19.04.2015 | St. Johannes 10,11-16.27-30 | Misericordias Domini
Pfr. Dr. Gottfried Martens

Vor einigen Monaten kam heraus, dass im Jahr 2012 Facebook mit seinen Nutzern ein großes Psycho-Experiment angestellt hatte: Fast 700.000 Nutzer hatten eine Woche lang ohne ihr Wissen entweder nur positive oder nur negative Meldungen von ihren Freunden zu lesen bekommen. Dann wurde untersucht, wie diese darauf reagierten – und in der Tat: Diejenigen, die nur positive Meldungen von ihren Freunden bekommen hatten, posteten auch selber häufiger positive Kommentare auf Facebook – und bei denen, die nur negative Meldungen erhalten hatten, war es genau umgekehrt. Der große Psychotest zeigte wieder einmal, was für Möglichkeiten es mittlerweile gibt, uns Menschen zu manipulieren, ohne dass wir das überhaupt mitbekommen. Wir halten uns für frei und selbstbestimmt und werden doch in Wirklichkeit ganz sanft und unbemerkt von anderen Kräften und Interessen gesteuert.

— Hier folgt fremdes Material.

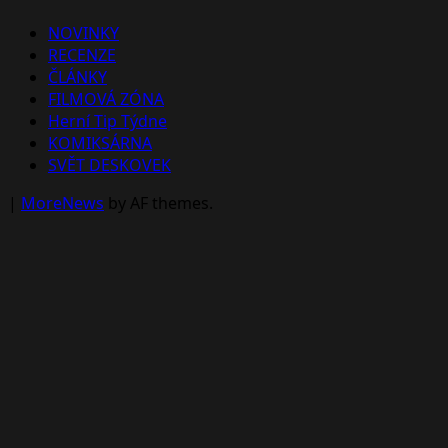
NOVINKY
RECENZE
ČLÁNKY
FILMOVÁ ZÓNA
Herní Tip Týdne
KOMIKSÁRNA
SVĚT DESKOVEK
|
MoreNews
by AF themes.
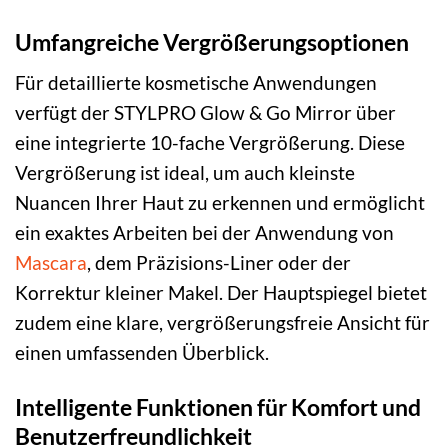
Umfangreiche Vergrößerungsoptionen
Für detaillierte kosmetische Anwendungen
verfügt der STYLPRO Glow & Go Mirror über
eine integrierte 10-fache Vergrößerung. Diese
Vergrößerung ist ideal, um auch kleinste
Nuancen Ihrer Haut zu erkennen und ermöglicht
ein exaktes Arbeiten bei der Anwendung von
Mascara
, dem Präzisions-Liner oder der
Korrektur kleiner Makel. Der Hauptspiegel bietet
zudem eine klare, vergrößerungsfreie Ansicht für
einen umfassenden Überblick.
Intelligente Funktionen für Komfort und
Benutzerfreundlichkeit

Im heiligen Evangelium des heutigen Tages stellt sich Jesus Christus uns als der gute Hirte vor. Mit Hirten haben wir heute in aller Regel nicht mehr viel zu tun – und erst recht fällt es uns beim ersten Hinhören schwer, uns nun mit irgendwelchen Schafen zu identifizieren, wenn wir nicht eine solch intensive kirchliche Sozialisation mitbringen, dass wir das Lied „Weil ich Jesu Schäflein bin“ als Ausdruck unserer eigenen persönlichen Frömmigkeit lieben und schätzen. Doch bevor wir nun die Worte unseres Herrn Jesus Christus als nicht mehr zeitgemäß beiseite packen, sollten wir doch noch einmal genauer hinschauen und hinhören, und dann werden wir sehr schnell feststellen, dass diese Worte überhaupt nicht altmodisch und überholt sind, sondern so aktuell, dass wir schon fast den Atem anhalten mögen, wenn wir sie nun noch einmal genauer betrachten.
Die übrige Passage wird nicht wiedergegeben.